* [Exercise instructions]:
Only the lines below between the ones containing "அவரிடமிருந்து 4 கிராம் தங்க மோதிரம், செல்போன்" and "ஆயிரம் மதிப்புடைய பொருட்களை பறித்து சென்றனர்.", inclusive, are to be reproduced, each exactly as it stands.

Material shown START

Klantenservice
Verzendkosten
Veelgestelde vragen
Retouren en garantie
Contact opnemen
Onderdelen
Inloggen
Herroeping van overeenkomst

Material shown END
Material shown START

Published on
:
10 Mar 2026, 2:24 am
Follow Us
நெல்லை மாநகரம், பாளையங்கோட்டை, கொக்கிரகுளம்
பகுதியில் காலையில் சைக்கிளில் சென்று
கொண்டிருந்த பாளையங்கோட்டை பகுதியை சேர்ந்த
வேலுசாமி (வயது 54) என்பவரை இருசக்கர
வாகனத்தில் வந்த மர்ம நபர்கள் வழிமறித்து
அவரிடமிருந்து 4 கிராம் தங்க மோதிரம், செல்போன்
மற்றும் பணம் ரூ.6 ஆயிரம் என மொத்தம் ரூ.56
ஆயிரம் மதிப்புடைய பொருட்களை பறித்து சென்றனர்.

Material shown END
Material shown START

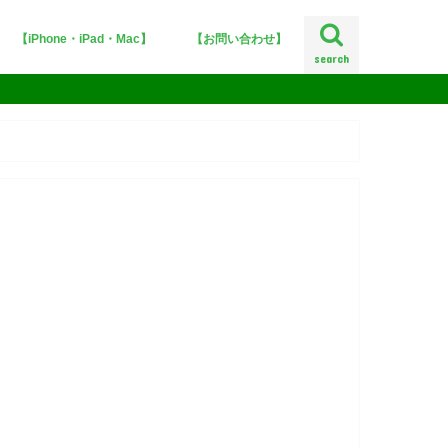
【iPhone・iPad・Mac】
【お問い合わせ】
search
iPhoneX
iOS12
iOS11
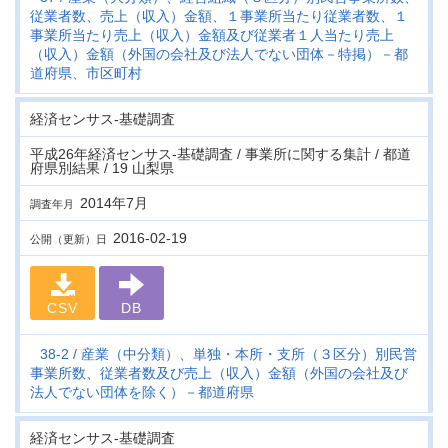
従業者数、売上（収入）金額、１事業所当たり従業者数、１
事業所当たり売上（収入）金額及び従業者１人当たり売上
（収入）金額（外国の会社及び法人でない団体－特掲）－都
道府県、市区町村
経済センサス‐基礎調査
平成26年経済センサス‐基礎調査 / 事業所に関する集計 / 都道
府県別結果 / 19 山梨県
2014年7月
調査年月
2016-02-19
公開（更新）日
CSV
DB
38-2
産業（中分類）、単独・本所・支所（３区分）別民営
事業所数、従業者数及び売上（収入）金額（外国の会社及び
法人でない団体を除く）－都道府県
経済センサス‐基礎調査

Material shown END

* [Your solution]:
அவரிடமிருந்து 4 கிராம் தங்க மோதிரம், செல்போன்
மற்றும் பணம் ரூ.6 ஆயிரம் என மொத்தம் ரூ.56
ஆயிரம் மதிப்புடைய பொருட்களை பறித்து சென்றனர்.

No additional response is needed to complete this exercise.